Expats May Face More Taxing Times In The Gulf
Expats are facing the unthinkable – losing subsidies, benefits and maybe even paying income tax in the Gulf States.
Oil is the culprit. A spectacular decline in the price a barrel from more than $100 to around $30 in less than two years is forcing the rulers of once oil-rich desert kingdoms to rethink their finances.
None of the countries are in immediate trouble because years of high oil prices have allowed them to build large cash reserves to fend off short term financial problems.
But the oil flood is here to stay. OPEC countries reckon the price will not climb back to $100 or more for a barrel until the end of the next decade.
Meanwhile, billions of pounds of income are draining away.
VAT to plug oil gap
Saudi Arabia has seen more than $10 billion evaporate from treasury coffers in the past few months, while the region is expected to earn $275billion less in 2015 than the year before.
The International Monetary Fund has advised the Gulf Co-operation Council (GCC)countries of Saudi Arabia, United Arab Emirates, Kuwait, Bahrain, Qatar and Oman that introducing VAT on goods and services will raise much needed cash.

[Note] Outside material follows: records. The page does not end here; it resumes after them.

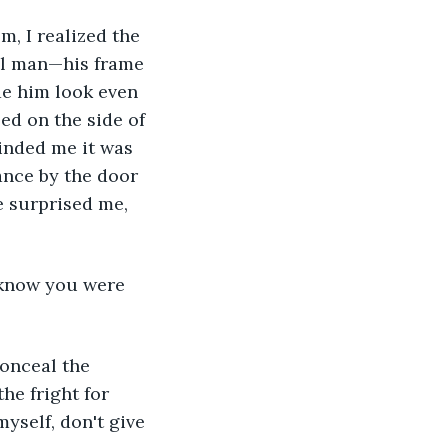
ll man—his frame 
e him look even 
ed on the side of 
inded me it was 
ance by the door 
e surprised me, 
he fright for 
yself, don't give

The GCC has agreed in principle to introduce the tax at a uniform rate – expected to come in at around 5%. Egypt has half-heartedly tried to impose a sales tax, but with limited success.
Rulers are also reducing or scrapping subsidies on health, water rates and utility bills for nationals and discounted subsidies for many expats are going with them.
Governments are also lopping the numbers of expats allowed to work in the GCC zone.
Bahrain wants to cap the number at 50% of the population, while Kuwait and Qatar are also moving towards expat quotas.
To make matters worse, an oil war between the major international producers is underway.
With sanctions lifted against Iran, more oil is sloshing around and OPEC is refusing to cut back pumping in a bid to force more expensive producers out of the market.
“The GCC has to deal with the managing lower oil prices from a position of strength and not wait for economic problems to build up and then act,” said Christine Lagarde, managing director of the IMF.